Adaptation Measures: The physical risk projections assume status quo conditions without accounting for planned or unplanned adaptation measures, preventing assessment of climate resilience improvements from infrastructure upgrades or protective investments.
Strategic Response Integration: The report lacks comprehensive integration between climate risks and strategic responses. While individual mitigation measures are identified, there is opportunity for further disclosure of how climate considerations are integrated into overall business strategy and long-term planning. This reflects how FFF Enterprises is in early-stage integration.
Metrics and Targets: The report does not include comprehensive climate-related metrics and targets, such as specific metrics for climate-related risks, opportunities, and transition planning with defined methodologies and timelines.
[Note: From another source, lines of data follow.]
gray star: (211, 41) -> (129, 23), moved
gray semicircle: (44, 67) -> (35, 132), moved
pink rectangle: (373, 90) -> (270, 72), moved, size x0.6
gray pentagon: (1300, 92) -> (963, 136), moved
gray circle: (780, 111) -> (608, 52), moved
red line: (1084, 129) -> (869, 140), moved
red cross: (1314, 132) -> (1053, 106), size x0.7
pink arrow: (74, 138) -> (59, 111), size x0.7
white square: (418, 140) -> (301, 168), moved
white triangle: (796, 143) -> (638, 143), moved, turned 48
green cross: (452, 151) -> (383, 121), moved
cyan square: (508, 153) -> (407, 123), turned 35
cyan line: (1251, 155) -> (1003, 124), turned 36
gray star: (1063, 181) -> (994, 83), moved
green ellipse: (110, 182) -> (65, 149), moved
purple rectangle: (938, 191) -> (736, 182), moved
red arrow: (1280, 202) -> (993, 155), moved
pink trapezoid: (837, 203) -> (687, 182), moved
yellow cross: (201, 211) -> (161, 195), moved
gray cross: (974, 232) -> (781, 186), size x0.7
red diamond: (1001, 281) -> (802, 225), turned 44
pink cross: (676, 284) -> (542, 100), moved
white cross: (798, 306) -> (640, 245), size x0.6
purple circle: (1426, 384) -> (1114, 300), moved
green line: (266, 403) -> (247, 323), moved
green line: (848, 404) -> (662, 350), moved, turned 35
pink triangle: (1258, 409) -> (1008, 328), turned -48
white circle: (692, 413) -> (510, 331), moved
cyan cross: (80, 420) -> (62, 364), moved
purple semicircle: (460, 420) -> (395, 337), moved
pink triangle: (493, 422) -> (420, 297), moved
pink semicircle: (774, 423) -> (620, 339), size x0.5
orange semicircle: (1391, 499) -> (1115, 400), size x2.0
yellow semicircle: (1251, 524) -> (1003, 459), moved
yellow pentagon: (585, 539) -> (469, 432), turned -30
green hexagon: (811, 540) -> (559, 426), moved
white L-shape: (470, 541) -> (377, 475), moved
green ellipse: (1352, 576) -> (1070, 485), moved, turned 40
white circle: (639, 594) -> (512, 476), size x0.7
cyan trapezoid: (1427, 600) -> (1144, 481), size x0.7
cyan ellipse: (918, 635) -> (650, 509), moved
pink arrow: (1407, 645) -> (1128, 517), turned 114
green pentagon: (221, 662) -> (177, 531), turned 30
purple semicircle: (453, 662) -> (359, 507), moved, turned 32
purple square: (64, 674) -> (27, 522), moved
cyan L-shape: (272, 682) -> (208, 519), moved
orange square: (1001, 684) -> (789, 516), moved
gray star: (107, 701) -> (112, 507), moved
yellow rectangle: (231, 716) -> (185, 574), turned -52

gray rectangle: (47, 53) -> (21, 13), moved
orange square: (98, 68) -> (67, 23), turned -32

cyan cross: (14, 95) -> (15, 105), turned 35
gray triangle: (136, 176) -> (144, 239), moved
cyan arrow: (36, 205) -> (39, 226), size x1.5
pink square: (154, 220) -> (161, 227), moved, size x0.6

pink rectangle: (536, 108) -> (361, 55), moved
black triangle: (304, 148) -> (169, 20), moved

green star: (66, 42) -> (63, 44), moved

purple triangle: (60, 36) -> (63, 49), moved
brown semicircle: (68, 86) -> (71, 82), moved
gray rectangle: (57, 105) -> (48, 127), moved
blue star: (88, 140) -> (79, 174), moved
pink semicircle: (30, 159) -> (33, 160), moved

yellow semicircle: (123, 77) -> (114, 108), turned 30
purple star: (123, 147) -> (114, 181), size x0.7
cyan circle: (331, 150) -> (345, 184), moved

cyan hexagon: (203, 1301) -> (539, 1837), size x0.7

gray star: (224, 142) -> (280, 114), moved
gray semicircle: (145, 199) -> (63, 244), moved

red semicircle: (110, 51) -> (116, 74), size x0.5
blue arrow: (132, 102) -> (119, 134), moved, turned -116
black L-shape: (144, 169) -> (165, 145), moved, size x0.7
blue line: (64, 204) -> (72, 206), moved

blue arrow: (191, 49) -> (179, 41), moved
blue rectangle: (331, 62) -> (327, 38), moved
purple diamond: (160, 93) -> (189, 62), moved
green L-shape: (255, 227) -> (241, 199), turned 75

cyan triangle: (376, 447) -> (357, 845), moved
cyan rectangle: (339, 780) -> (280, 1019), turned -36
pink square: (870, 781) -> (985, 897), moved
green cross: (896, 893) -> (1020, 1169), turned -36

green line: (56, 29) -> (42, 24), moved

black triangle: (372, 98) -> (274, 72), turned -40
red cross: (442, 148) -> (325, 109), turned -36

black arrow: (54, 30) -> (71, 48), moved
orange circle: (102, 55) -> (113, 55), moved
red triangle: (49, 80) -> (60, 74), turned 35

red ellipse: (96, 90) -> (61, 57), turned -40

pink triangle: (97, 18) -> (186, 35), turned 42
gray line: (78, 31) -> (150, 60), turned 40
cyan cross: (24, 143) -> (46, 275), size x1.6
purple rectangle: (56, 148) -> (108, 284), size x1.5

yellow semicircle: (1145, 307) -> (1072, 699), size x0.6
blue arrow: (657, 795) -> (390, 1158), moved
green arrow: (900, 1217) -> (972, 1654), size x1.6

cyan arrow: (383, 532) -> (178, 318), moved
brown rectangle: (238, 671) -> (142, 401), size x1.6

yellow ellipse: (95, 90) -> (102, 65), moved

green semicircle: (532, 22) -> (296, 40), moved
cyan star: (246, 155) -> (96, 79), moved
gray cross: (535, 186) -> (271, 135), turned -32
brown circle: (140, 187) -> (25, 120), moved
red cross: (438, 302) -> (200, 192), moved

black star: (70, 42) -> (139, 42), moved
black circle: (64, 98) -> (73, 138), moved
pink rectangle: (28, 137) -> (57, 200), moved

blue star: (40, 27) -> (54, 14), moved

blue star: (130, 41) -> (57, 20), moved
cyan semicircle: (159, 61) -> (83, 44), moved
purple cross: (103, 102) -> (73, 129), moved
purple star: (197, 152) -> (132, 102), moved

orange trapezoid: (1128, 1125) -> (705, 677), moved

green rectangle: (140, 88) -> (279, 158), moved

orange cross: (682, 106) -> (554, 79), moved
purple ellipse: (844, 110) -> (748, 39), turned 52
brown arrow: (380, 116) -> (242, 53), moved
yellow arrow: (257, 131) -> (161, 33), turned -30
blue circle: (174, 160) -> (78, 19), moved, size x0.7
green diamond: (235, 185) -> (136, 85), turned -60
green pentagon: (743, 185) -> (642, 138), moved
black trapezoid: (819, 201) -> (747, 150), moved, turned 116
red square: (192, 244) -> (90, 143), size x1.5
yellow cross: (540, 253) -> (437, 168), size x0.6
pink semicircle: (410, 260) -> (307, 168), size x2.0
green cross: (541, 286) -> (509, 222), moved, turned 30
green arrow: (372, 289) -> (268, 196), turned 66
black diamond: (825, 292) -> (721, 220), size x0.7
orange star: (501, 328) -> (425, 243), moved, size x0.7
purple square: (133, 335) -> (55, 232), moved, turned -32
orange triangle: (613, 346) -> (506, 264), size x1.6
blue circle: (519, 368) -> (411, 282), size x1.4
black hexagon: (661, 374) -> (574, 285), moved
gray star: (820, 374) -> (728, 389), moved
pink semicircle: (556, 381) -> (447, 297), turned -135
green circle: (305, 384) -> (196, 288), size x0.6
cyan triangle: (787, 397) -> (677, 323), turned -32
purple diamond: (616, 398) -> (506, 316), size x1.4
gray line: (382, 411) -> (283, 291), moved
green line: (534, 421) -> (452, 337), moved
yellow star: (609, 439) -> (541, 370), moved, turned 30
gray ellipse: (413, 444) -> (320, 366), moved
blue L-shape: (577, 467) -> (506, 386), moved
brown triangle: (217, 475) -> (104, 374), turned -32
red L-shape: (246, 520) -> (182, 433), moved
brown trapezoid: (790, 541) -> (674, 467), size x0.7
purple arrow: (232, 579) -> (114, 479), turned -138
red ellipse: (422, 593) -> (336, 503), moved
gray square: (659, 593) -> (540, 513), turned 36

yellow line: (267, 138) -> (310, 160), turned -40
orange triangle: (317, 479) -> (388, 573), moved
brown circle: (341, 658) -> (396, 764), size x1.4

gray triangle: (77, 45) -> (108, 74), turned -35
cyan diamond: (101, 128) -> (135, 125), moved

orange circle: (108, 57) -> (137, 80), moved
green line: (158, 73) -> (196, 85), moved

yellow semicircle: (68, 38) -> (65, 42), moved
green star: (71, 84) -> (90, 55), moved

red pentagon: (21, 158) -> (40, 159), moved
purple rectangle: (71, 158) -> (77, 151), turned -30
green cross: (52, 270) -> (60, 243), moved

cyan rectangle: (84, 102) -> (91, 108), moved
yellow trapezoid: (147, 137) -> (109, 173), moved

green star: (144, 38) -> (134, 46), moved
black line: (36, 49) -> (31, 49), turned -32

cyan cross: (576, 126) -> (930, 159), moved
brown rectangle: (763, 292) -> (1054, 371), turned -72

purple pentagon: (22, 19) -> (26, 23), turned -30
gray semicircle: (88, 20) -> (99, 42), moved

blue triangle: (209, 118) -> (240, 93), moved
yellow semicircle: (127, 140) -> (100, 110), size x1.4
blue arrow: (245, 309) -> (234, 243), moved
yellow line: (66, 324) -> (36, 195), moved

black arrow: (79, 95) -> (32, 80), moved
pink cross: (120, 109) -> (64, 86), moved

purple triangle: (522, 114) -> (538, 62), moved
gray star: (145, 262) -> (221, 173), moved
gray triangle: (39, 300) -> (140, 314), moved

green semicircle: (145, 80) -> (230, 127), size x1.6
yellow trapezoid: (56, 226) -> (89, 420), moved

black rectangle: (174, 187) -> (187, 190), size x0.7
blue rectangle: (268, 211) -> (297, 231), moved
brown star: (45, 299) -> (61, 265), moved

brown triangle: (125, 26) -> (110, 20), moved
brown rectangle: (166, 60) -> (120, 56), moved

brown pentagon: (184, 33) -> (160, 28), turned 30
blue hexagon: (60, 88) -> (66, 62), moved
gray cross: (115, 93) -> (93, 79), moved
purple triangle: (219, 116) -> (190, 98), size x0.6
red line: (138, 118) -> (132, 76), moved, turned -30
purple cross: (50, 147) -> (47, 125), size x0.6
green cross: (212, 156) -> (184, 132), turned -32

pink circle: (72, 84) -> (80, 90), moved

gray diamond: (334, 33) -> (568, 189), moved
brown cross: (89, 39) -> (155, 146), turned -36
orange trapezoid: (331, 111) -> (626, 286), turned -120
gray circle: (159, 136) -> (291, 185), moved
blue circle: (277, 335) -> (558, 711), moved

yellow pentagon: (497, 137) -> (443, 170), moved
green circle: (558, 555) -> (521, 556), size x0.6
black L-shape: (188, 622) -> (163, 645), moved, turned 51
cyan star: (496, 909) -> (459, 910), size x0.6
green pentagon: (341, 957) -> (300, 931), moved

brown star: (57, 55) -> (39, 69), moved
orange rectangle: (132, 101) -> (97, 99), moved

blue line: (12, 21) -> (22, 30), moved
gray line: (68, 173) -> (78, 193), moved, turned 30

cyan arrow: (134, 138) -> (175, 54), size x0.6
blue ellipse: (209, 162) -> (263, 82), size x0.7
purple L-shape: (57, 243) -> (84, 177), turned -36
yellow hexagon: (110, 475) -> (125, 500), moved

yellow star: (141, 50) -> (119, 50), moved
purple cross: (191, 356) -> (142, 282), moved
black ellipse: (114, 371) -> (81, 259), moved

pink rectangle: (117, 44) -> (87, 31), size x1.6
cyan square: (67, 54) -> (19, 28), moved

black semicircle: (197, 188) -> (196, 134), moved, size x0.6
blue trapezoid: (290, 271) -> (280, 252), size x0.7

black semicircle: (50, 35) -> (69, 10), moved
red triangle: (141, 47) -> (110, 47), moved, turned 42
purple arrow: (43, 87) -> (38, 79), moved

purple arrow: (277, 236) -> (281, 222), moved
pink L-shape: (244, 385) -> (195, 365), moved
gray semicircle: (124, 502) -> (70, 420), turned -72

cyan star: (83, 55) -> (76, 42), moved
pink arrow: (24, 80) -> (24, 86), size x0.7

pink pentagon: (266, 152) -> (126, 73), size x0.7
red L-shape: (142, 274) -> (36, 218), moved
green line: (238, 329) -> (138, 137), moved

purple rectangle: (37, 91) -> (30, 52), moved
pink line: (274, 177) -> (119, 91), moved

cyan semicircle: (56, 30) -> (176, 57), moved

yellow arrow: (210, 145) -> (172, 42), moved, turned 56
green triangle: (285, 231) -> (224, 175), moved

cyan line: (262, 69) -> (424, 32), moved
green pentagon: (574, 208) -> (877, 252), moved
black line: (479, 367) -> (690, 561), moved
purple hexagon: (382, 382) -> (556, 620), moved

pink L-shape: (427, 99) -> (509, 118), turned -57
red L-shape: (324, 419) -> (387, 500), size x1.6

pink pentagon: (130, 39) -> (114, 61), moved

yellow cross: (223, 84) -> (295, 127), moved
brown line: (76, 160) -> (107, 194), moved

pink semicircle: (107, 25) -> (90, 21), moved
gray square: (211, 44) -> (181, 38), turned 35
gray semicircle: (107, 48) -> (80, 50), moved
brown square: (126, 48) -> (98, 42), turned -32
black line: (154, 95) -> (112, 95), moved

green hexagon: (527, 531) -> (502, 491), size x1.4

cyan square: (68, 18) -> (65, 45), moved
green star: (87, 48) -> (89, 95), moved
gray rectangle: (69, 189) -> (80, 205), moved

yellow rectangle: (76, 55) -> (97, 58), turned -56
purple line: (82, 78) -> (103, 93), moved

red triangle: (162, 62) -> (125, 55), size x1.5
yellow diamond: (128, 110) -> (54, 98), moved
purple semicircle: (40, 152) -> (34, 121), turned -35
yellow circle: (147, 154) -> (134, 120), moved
This gap exists because systematic climate data collection is just beginning at FFF Enterprises, requiring baseline measurement systems before comprehensive target-setting can be implemented.
Plans for Future Disclosures
Comprehensive Emissions Reporting: FFF Enterprises plans to complete Scope 3 emissions inventory, utilizing the Greenhouse Gas Protocol measurement framework and improving supplier data collection processes.
Quantitative Financial Disclosure Enhancement: As skills and capabilities develop, FFF Enterprises will provide more detailed quantitative financial impact assessments, including current and anticipated effects on financial position and performance.
Integrated Climate Risk Management: Building integrated data collection systems to expand sustainability reporting capabilities and to inform climate risk metrics aligned with cross-industry metric categories.
Strategic Climate Resilience Planning: Ongoing development of climate transition plans and infrastructure resilience assessments to address climate vulnerabilities while supporting business continuity and regulatory compliance objectives.